Let's create two DataFrames with different columns to demonstrate the merging process:

DataFrame 1: Employee Info (3 columns)

from pyspark.sql import SparkSession

spark = SparkSession.builder.appName("merge_demo").getOrCreate()

data1 = [
["1", "Sravan", "Kakumanu"],
["2", "Ojaswi", "Hyderabad"],
["3", "Rohith", "Delhi"],
["4", "Sridevi", "Kakumanu"],
["5", "Bobby", "Guntur"],
]

dataframe1 = spark.createDataFrame(data1, ["ID", "Name", "Address"])
dataframe1.show()

Output:

+---+-------+---------+
| ID| Name| Address|
+---+-------+---------+
| 1| Sravan| Kakumanu|
| 2| Ojaswi|Hyderabad|
| 3| Rohith| Delhi|
| 4|Sridevi| Kakumanu|
| 5| Bobby| Guntur|
+---+-------+---------+

DataFrame 2: Employee Age (2 columns)

data2 = [
["1", 23],
["2", 21],
["3", 32],
]

dataframe2 = spark.createDataFrame(data2, ["ID", "Age"])
dataframe2.show()

Output:

+---+---+
| ID|Age|
+---+---+
| 1| 23|
| 2| 21|
| 3| 32|
+---+---+

The Problem: Direct Union Fails

If you try to union these DataFrames directly, PySpark raises an error because the column counts and schemas don't match:

# This will fail!
dataframe1.union(dataframe2).show()

Error:

AnalysisException: Union can only be performed on tables with the same number
of columns, but the first table has 3 columns and the second table has 2 columns

To resolve this, you need to add the missing columns to each DataFrame before merging.

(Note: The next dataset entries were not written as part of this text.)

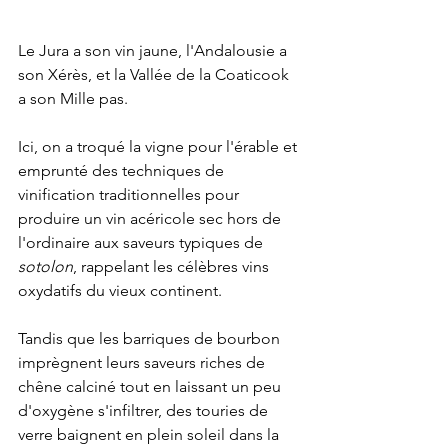
Le Jura a son vin jaune, l'Andalousie a 
son Xérès, et la Vallée de la Coaticook 
a son Mille pas.
Ici, on a troqué la vigne pour l'érable et 
emprunté des techniques de 
vinification traditionnelles pour 
produire un vin acéricole sec hors de 
l'ordinaire aux saveurs typiques de 
sotolon
, rappelant les célèbres vins 
oxydatifs du vieux continent.
Tandis que les barriques de bourbon 
imprègnent leurs saveurs riches de 
chêne calciné tout en laissant un peu 
d'oxygène s'infiltrer, des touries de 
verre baignent en plein soleil dans la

Adding Missing Columns to Both DataFrames

The strategy is simple: for each column that exists in one DataFrame but not the other, add that column filled with null values using lit(None).

from pyspark.sql.functions import lit

# Add columns to dataframe1 that exist only in dataframe2
for column in dataframe2.columns:
if column not in dataframe1.columns:
dataframe1 = dataframe1.withColumn(column, lit(None))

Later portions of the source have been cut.